*Task material*.
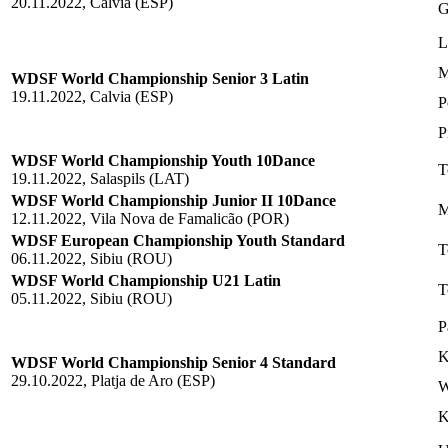
20.11.2022, Calvia (ESP)
G
L
M
WDSF World Championship Senior 3 Latin
19.11.2022, Calvia (ESP)
P
P
WDSF World Championship Youth 10Dance
T
19.11.2022, Salaspils (LAT)
WDSF World Championship Junior II 10Dance
M
12.11.2022, Vila Nova de Famalicão (POR)
WDSF European Championship Youth Standard
T
06.11.2022, Sibiu (ROU)
WDSF World Championship U21 Latin
T
05.11.2022, Sibiu (ROU)
P
K
WDSF World Championship Senior 4 Standard
29.10.2022, Platja de Aro (ESP)
W
K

*Task statement*.
Restate the records above word for word, without the pictures.

*Exercise solution*.
20.11.2022, Calvia (ESP)
G
L
M
WDSF World Championship Senior 3 Latin
19.11.2022, Calvia (ESP)
P
P
WDSF World Championship Youth 10Dance
T
19.11.2022, Salaspils (LAT)
WDSF World Championship Junior II 10Dance
M
12.11.2022, Vila Nova de Famalicão (POR)
WDSF European Championship Youth Standard
T
06.11.2022, Sibiu (ROU)
WDSF World Championship U21 Latin
T
05.11.2022, Sibiu (ROU)
P
K
WDSF World Championship Senior 4 Standard
29.10.2022, Platja de Aro (ESP)
W
K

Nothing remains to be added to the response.